Background Major depressive disorder (MDD) has been associated with alterations in brain white matter (WM) microstructure. However, diffusion tensor imaging studies in biological relatives have presented contradicting results on WM alterations and their potential as biomarkers for vulnerability or resilience. To shed more light on associations between WM microstructure and resilience to familial risk, analyses including both healthy and depressed relatives of MDD patients are needed. Methods In a 2 (MDD v. healthy controls, HC) × 2 (familial risk yes v. no) design, we investigated fractional anisotropy (FA) via tract-based spatial statistics in a large well-characterised adult sample (N = 528), with additional controls for childhood maltreatment, a potentially confounding proxy for environmental risk. Results Analyses revealed a significant main effect of diagnosis on FA in the forceps minor and the left superior longitudinal fasciculus (ptfce−FWE = 0.009).
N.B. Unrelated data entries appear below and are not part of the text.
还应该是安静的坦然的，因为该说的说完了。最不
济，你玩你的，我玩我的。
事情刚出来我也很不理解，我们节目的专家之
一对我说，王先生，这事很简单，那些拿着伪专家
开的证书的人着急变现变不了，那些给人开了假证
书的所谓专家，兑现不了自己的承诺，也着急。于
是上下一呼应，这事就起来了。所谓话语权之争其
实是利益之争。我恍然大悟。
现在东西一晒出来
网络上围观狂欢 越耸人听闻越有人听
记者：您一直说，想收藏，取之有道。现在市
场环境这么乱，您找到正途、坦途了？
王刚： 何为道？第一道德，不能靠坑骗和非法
Furthermore, a significant interaction of diagnosis with familial risk emerged (ptfce−FWE = 0.036) Post-hoc pairwise comparisons showed significantly higher FA, mainly in the forceps minor and right inferior fronto-occipital fasciculus, in HC with as compared to HC without familial risk (ptfce−FWE < 0.001), whereas familial risk played no role in MDD patients (ptfce−FWE = 0.797). Adding childhood maltreatment as a covariate, the interaction effect remained stable. Conclusions We found widespread increased FA in HC with familial risk for MDD as compared to a HC low-risk sample. The significant effect of risk on FA was present only in HC, but not in the MDD sample. These alterations might reflect compensatory neural mechanisms in healthy adults at risk for MDD potentially associated with resilience.